Again, the “callback” could be applied to multiple outing options, but this would be an alternative of including it as noted in the editor’s note in 2.5.3 about re-using the “callback” field. 

> * 2.5.2: the "app" option is problematic, as you already note. The RC may not even know if a given URL will result in an application launching.

It depends on the nature of app — it could be a single URL like it is in many mobile platforms today but it could also be a bundle of other information that can be used to launch the app. I don’t think we’ll be doing any good by assuming things will continue to be single URLs.

> * 2.5.2: and shouldn't the RC include a list of supported applications? (Which would have lovely privacy implications.)

I think that’s a reasonable dimension and one of the reasons “app” launch should be separate from the “normal” redirect. I brought this up with some implementors in the financial sector a while ago, and with that group at least there wasn’t a lot of desire for that kind of functionality. 

I agree that there are some significant privacy implications driving this as well. 

> * 2.5.3: there's a parenthetical discussion on whether the URL is unique. But the nonce parameter implies that the "hash" parameter is unique per request, making this discussion moot.

I agree with you, if we have a “nonce” then you don’t necessarily need a unique URL, at least not for security purposes. The editor’s note is to point out the inverse that came up in design team discussions, that the “nonce” is not needed to protect against some of the attacks if you require a unique URL. I would like to see some formal analysis against this feature set as we build this out. 
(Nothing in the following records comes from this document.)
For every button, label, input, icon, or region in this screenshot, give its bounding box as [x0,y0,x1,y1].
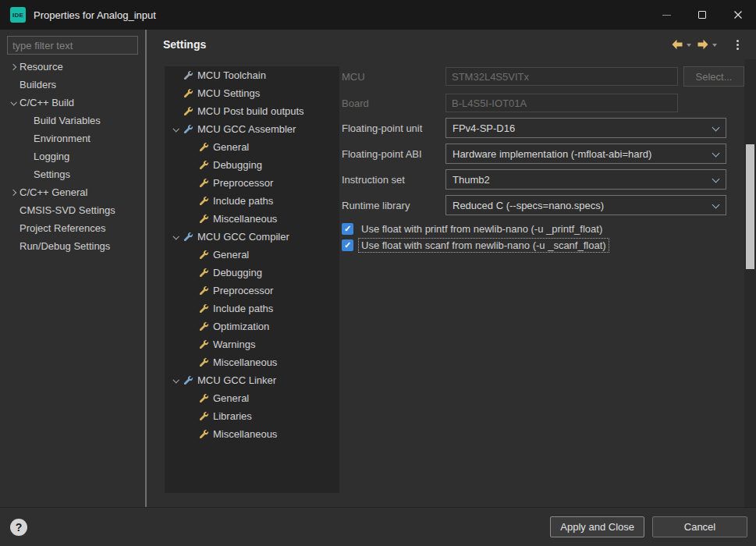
mcu-row: MCU Select... [342,66,744,87]
board-row: Board [342,93,678,113]
sidebar-tree-item[interactable]: C/C++ Build [0,94,145,112]
settings-page: Settings [147,30,756,507]
sidebar-tree-item[interactable]: Resource [0,58,145,76]
sidebar-tree-item[interactable]: Build Variables [0,112,145,129]
vertical-scrollbar[interactable] [744,59,756,507]
apply-and-close-button[interactable]: Apply and Close [550,516,644,537]
sidebar-tree-item[interactable]: Run/Debug Settings [0,237,145,255]
properties-dialog: IDE Properties for Analog_input Resource [0,0,756,546]
form-row: Runtime library Reduced C (--specs=nano.… [342,195,726,215]
back-history-chevron-icon[interactable] [687,44,691,47]
select-mcu-button: Select... [683,66,744,87]
board-label: Board [342,98,445,109]
form-row: Floating-point unit FPv4-SP-D16 [342,118,726,138]
field-label: Instruction set [342,174,445,186]
app-logo-icon: IDE [10,7,26,23]
footer-buttons: Apply and Close Cancel [550,516,747,537]
checkbox-row: Use float with printf from newlib-nano (… [342,221,605,236]
maximize-button[interactable] [684,0,720,30]
expand-chevron-icon[interactable] [7,186,20,199]
checkbox-label: Use float with scanf from newlib-nano (-… [359,239,609,252]
settings-header: Settings [147,30,756,59]
minimize-icon [662,15,671,16]
board-field [445,94,678,112]
sidebar-item-label: C/C++ General [20,186,87,198]
back-arrow-icon [671,39,683,50]
expand-chevron-icon[interactable] [21,115,34,127]
mcu-field [445,67,678,86]
sidebar-item-label: Project References [20,222,106,234]
sidebar-item-label: C/C++ Build [20,97,74,108]
expand-chevron-icon[interactable] [7,61,20,73]
sidebar-tree-item[interactable]: Builders [0,76,145,94]
checkbox-row: Use float with scanf from newlib-nano (-… [342,237,609,253]
cancel-button[interactable]: Cancel [652,516,747,537]
sidebar-tree-item[interactable]: C/C++ General [0,183,145,201]
dropdown-select[interactable]: Reduced C (--specs=nano.specs) [445,195,726,215]
footer-bar: ? Apply and Close Cancel [0,507,756,546]
forward-history-chevron-icon[interactable] [712,44,717,47]
filter-input[interactable] [7,36,138,55]
expand-chevron-icon[interactable] [21,151,34,163]
expand-chevron-icon[interactable] [21,168,34,181]
expand-chevron-icon[interactable] [7,79,20,91]
sidebar-item-label: Run/Debug Settings [20,240,110,252]
mcu-label: MCU [342,71,445,83]
dropdown-value: Hardware implementation (-mfloat-abi=har… [453,148,651,160]
sidebar-tree-item[interactable]: Environment [0,129,145,147]
page-title: Settings [163,38,206,51]
checkbox[interactable] [342,223,353,235]
settings-body: MCU Toolchain MCU Settings [147,59,756,507]
forward-button[interactable] [695,37,711,52]
dropdown-value: Thumb2 [453,174,490,186]
close-button[interactable] [720,0,756,30]
checkbox[interactable] [342,239,353,251]
forward-arrow-icon [697,39,709,50]
expand-chevron-icon[interactable] [7,97,20,109]
view-menu-button[interactable] [732,37,744,53]
close-icon [733,10,743,20]
minimize-button[interactable] [648,0,684,30]
sidebar-item-label: Resource [20,61,63,73]
settings-form: MCU Select... Board Floating-point unit [147,59,744,507]
properties-sidebar: Resource Builders C/C++ Build Build Vari… [0,30,145,507]
expand-chevron-icon[interactable] [7,222,20,235]
sidebar-tree-item[interactable]: Settings [0,165,145,183]
maximize-icon [698,11,706,19]
sidebar-item-label: Environment [34,133,91,144]
dropdown-select[interactable]: Thumb2 [445,169,726,190]
dropdown-value: Reduced C (--specs=nano.specs) [453,200,604,211]
header-actions [669,37,748,53]
sidebar-item-label: Logging [34,151,69,162]
form-row: Instruction set Thumb2 [342,169,726,190]
sidebar-tree-item[interactable]: Logging [0,147,145,165]
expand-chevron-icon[interactable] [7,240,20,253]
expand-chevron-icon[interactable] [21,133,34,145]
sidebar-tree-item[interactable]: CMSIS-SVD Settings [0,201,145,219]
help-button[interactable]: ? [10,519,27,536]
window-title: Properties for Analog_input [34,9,156,21]
sidebar-tree-item[interactable]: Project References [0,219,145,237]
field-label: Runtime library [342,200,445,211]
properties-category-tree: Resource Builders C/C++ Build Build Vari… [0,58,145,255]
checkbox-label: Use float with printf from newlib-nano (… [359,222,605,236]
sidebar-item-label: Settings [34,168,70,180]
sidebar-item-label: Build Variables [34,115,101,126]
dropdown-select[interactable]: Hardware implementation (-mfloat-abi=har… [445,144,726,164]
form-row: Floating-point ABI Hardware implementati… [342,144,726,164]
back-button[interactable] [669,37,685,52]
field-label: Floating-point unit [342,122,445,134]
dropdown-select[interactable]: FPv4-SP-D16 [445,118,726,138]
sidebar-item-label: CMSIS-SVD Settings [20,204,115,216]
main-region: Resource Builders C/C++ Build Build Vari… [0,30,756,507]
scrollbar-thumb[interactable] [746,144,754,269]
sidebar-item-label: Builders [20,79,56,90]
field-label: Floating-point ABI [342,148,445,160]
expand-chevron-icon[interactable] [7,204,20,217]
window-controls [648,0,756,30]
title-bar: IDE Properties for Analog_input [0,0,756,30]
dropdown-value: FPv4-SP-D16 [453,122,515,134]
> * 2.5.3: even if we need a different kind of post-interaction "redirect", where the RC is not involved, there must be a way to ensure that the RC receives positive (cryptographically protected) confirmation that the authorization was successful. In other words, what we're discussing here is not an RC interaction mode, it is something else, and should probably have a separate protocol element to describe it.

I’m on the fence about it being something outside the interaction element, since it’s a kind of post-interaction method just like “callback” already defines. I don’t think it makes sense to allow a client to ask for more than one of these at a time, and it could lead to some weird race conditions (do I poll if I might get a callback?) and potential security issues (I polled but then got a callback, is that an injection attack?). 

> * 2.5.3: In the example for "interact" as an array (which I support), the second "redirect" and "user_code" should be independent elements of the array, not members of an object. This assumes they are truly independent interaction modes.

No, they are bundled together as the same element in the array on purpose. This is the client saying “I can send the user to a short URI or I can display a user code, but I can’t get a callback”. This is equivalent to the OAuth 2 device mode of displaying a QR code for the user to scan and giving them a code to type into a static URL. The QR code is already an arbitrary URL and so it can use the same mechanism as “redirect”. To do what you’re asking you’d want a three element array. 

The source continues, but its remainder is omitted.